• **Exercise prompt**: The expected answer is a copy of every line in the listing that has the word "西藏天路".

• **Records for processing**:

══════

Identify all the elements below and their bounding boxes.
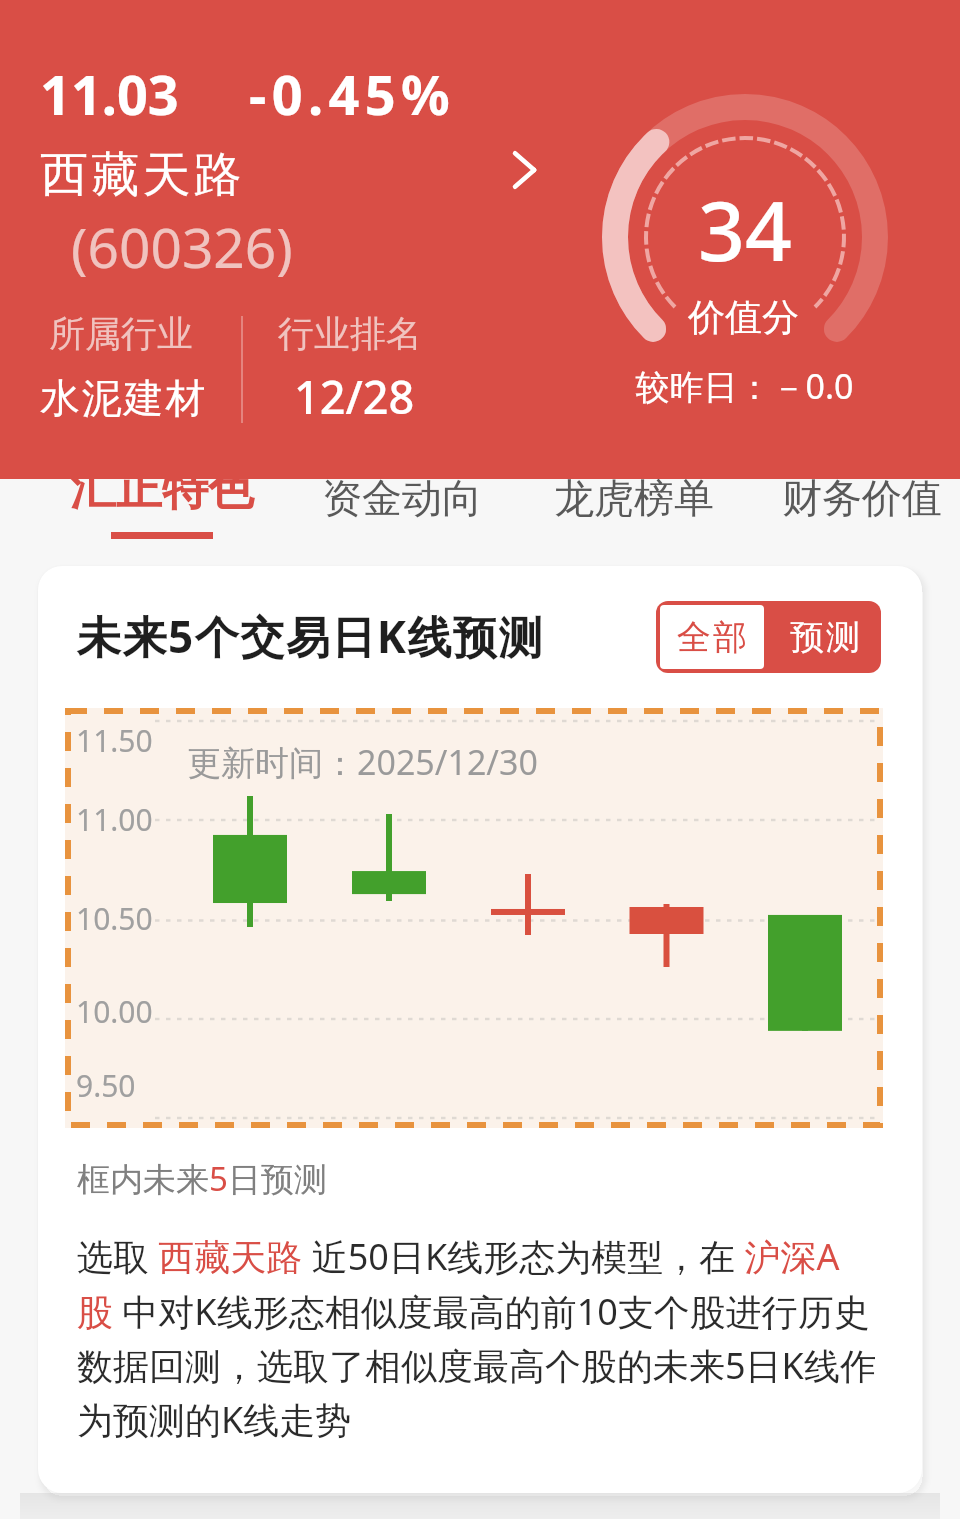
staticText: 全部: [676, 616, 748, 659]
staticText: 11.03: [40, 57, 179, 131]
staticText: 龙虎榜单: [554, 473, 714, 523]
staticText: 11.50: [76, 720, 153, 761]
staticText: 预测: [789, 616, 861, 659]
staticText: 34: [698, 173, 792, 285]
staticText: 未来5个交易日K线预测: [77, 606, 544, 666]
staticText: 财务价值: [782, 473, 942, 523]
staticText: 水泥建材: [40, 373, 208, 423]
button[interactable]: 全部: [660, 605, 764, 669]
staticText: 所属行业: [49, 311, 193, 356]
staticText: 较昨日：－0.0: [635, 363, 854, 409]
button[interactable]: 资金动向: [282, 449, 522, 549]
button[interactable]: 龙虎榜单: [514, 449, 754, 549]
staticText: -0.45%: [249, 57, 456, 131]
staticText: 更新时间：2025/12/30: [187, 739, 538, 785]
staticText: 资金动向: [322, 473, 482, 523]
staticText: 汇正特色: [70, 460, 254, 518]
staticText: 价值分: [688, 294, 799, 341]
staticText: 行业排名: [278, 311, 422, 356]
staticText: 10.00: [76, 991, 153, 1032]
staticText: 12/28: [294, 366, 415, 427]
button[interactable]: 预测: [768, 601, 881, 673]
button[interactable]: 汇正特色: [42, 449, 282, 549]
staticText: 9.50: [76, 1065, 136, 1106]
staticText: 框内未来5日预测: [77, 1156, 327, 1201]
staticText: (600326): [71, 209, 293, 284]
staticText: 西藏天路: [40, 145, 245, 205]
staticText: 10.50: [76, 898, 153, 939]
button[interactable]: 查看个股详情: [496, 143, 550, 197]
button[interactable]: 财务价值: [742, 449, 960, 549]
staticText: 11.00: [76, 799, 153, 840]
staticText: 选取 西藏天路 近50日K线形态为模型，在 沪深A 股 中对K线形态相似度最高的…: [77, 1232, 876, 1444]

══════

• **Answer to the problem**:
staticText: 西藏天路: [40, 145, 245, 205]
staticText: 选取 西藏天路 近50日K线形态为模型，在 沪深A 股 中对K线形态相似度最高的…: [77, 1232, 876, 1444]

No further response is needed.